From the data below, copy exactly the lines that lie between the one holding "devlet teşkilatı anlatıldı" and the one holding "気になる方は、ぜひ美容室で相談してみてください", including both, and nothing more.
** INFORMATION SUPPLIED follows **
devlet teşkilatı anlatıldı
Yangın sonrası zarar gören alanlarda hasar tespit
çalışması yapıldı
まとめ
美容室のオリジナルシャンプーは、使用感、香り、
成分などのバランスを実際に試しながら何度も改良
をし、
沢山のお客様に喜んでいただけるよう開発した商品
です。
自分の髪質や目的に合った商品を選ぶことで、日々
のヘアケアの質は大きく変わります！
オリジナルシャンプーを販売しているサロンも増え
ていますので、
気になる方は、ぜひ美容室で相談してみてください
** End of INFORMATION SUPPLIED **
** INFORMATION SUPPLIED follows **
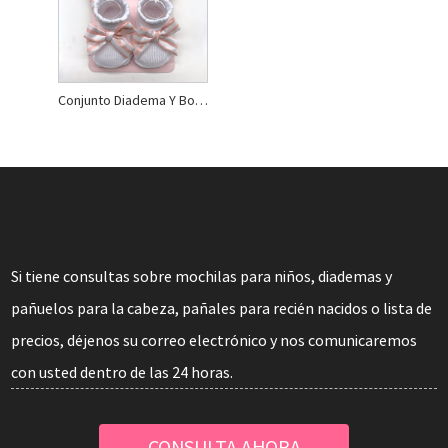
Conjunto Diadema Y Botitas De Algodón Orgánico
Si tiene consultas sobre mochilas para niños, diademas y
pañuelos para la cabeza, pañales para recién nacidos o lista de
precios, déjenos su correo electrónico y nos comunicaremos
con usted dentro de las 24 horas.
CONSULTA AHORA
** End of INFORMATION SUPPLIED **
** INFORMATION SUPPLIED follows **
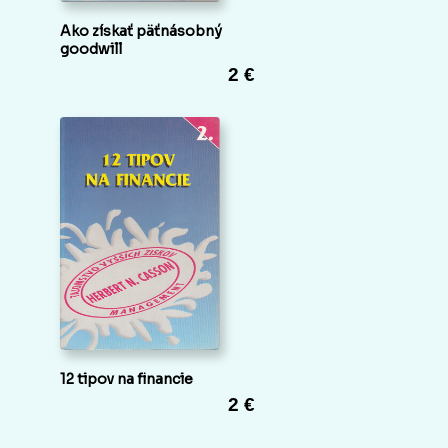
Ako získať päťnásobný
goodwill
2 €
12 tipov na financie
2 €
** End of INFORMATION SUPPLIED **
▶ **ANSWER TO THIS PROBLEM**
devlet teşkilatı anlatıldı
Yangın sonrası zarar gören alanlarda hasar tespit
çalışması yapıldı
まとめ
美容室のオリジナルシャンプーは、使用感、香り、
成分などのバランスを実際に試しながら何度も改良
をし、
沢山のお客様に喜んでいただけるよう開発した商品
です。
自分の髪質や目的に合った商品を選ぶことで、日々
のヘアケアの質は大きく変わります！
オリジナルシャンプーを販売しているサロンも増え
ていますので、
気になる方は、ぜひ美容室で相談してみてください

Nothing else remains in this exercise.